I did a lot of testing with different hardware and wakewords. All results are too unsatisfying to use Rhasspy in “production”. Although it seems, some of you are able to use it.
What’s irritating at most is the difference between the old Snips-hotword and Rhasspy on the same hardware. When using Snips on a Raspberry Zero and a Respeaker 2Mic-Hat I can call the wakeword from ~3m away. When using Rhasspy with exactly the same hardware and audio configuration (disabled Snips, enabled Rhasspy), I have to sit in front of the mic and speak into the direction of the microphones.
Doesn’t matter, if Rhasspy is installed via Docker, virtual environment or the debian package.
For testing purposes I use the Docker image on my Windows PC and my Logitech webcam as microphone. Here I can call the wakeword from the other side of my apartment and everything is working fine. The same webcam connected to the Raspberry is exactly as bad as using the Respeaker Hat.
Tried Raspberry Zero, 2B, 4 with the Respeaker 2Mics-Hat, a Respeaker 6Mics Hat, a Respeaker USB Mic Array, a Logitech C930e webcam and a PSEye. Used Raven and Snowboy as wakeword while testing. Nothing is working as expected.
I have always been critical and slightly bemused to why this has not been addressed as Raven or Snowboy are not exactly the best KW systems.
Likely Porcupine & Precise are better and that Porcupine is the best if you can not train Precise.
I never did try Snips but you don’t seem to be alone in your findings but without the code or previous Snips experience I am blind.
If you pick a platform and I am not a fan of trying to use a Zero due to load, your mic and KWS we could try and see what audio rhasspy is receiving by simply recording some samples.
I have always presumed Snips normalised audio input but how some say it worked with noise is a mystery to me.
Also maybe give a thumbs up here as better KW for porcupine in the current situation will just help.
I have a hunch that is you run noise reduction on your dataset say rnnoise then you can use rnnoise to help also and much has been about bad models and implementation, poor mic config, lack of processing but for some reason a complete lack of community focus to the problem and generally ignoring it?!? I dunno why.
That will do can you go onto the container and arecord -Dmymic -r16000 -fS16_LE rec_test.wav and post to a drive somewhere.
Also amixer -c1 contents
“c1” is the card index of ‘mymic’
You will have to do a aplay -l to list and you may have to stop the rhasspy service to get access to the card.

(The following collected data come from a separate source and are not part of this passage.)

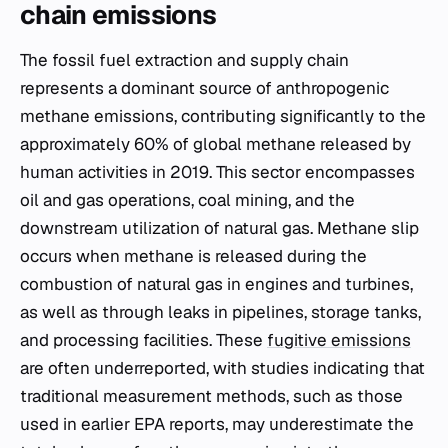
chain emissions
The fossil fuel extraction and supply chain
represents a dominant source of anthropogenic
methane emissions, contributing significantly to the
approximately 60% of global methane released by
human activities in 2019. This sector encompasses
oil and gas operations, coal mining, and the
downstream utilization of natural gas. Methane slip
occurs when methane is released during the
combustion of natural gas in engines and turbines,
as well as through leaks in pipelines, storage tanks,
and processing facilities. These
fugitive emissions
are often underreported, with studies indicating that
traditional measurement methods, such as those
used in earlier EPA reports, may underestimate the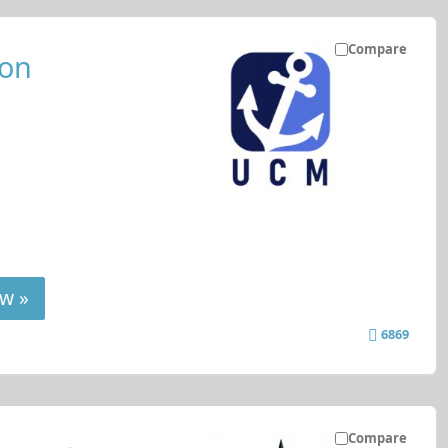
Compare
ion
w »
6869
Compare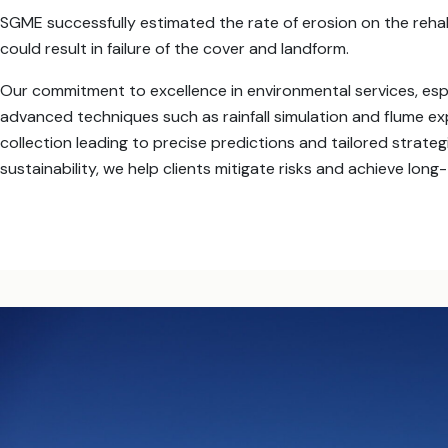
SGME successfully estimated the rate of erosion on the reha
could result in failure of the cover and landform.
Our commitment to excellence in environmental services, especi
advanced techniques such as rainfall simulation and flume 
collection leading to precise predictions and tailored strate
sustainability, we help clients mitigate risks and achieve long-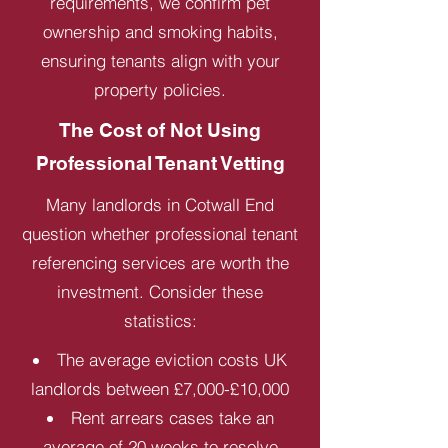
requirements, we confirm pet
ownership and smoking habits,
ensuring tenants align with your
property policies.
The Cost of Not Using
Professional Tenant Vetting
Many landlords in Cotwall End
question whether professional tenant
referencing services are worth the
investment. Consider these
statistics:
The average eviction costs UK
landlords between £7,000-£10,000
Rent arrears cases take an
average of 20 weeks to resolve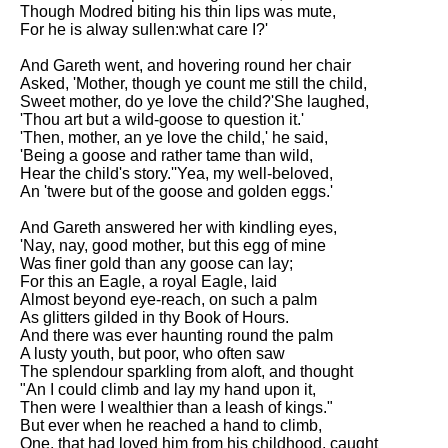
Composed Upon Westminster
Though Modred biting his thin lips was mute,
Bridge by William Wordsworth
For he is alway sullen:what care I?'
analysis
And Gareth went, and hovering round her chair
Kubla Khan by Samuel Taylor
Asked, 'Mother, though ye count me still the child,
Coleridge analysis
Sweet mother, do ye love the child?'She laughed,
'Thou art but a wild-goose to question it.'
Nothing Gold Can Stay by
'Then, mother, an ye love the child,' he said,
Robert Frost analysis
'Being a goose and rather tame than wild,
Hear the child's story.''Yea, my well-beloved,
If by Rudyard Kipling analysis
An 'twere but of the goose and golden eggs.'
London by William Blake
And Gareth answered her with kindling eyes,
analysis
'Nay, nay, good mother, but this egg of mine
Was finer gold than any goose can lay;
For this an Eagle, a royal Eagle, laid
AI and Tech News
Almost beyond eye-reach, on such a palm
As glitters gilded in thy Book of Hours.
Google Download Mp3s
And there was ever haunting round the palm
A lusty youth, but poor, who often saw
Best Free University Courses
The splendour sparkling from aloft, and thought
Online
"An I could climb and lay my hand upon it,
Then were I wealthier than a leash of kings."
Kids Books Reading Videos
But ever when he reached a hand to climb,
One, that had loved him from his childhood, caught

With help from audio experts like @rolyan_trauts and others, I’m hoping that we can get to this level of performance for wake words (and for speech recognition with music playing).
I don’t know the reason for the difference; I’m not audio expert, so I’m probably being naive by just recording audio at 16Khz, 16-bit mono in fixed-sized buffers and passing that right into the wake word system. Maybe other systems record differently or do some kind of pre-processing?
From my basic understanding, the variables I see are:
Don’t you out me as a pert as in the modern world we all know experts are bad!
It could well be docker syndrome and that what is happening in the container isn’t what people are thinking on the host.
I have a pet gripe with the ability to cope with noise and that yeah maybe if compiled models on processed datasets and fed processed audio we might get much better results than clean audio datasets and trying to feed clean audio.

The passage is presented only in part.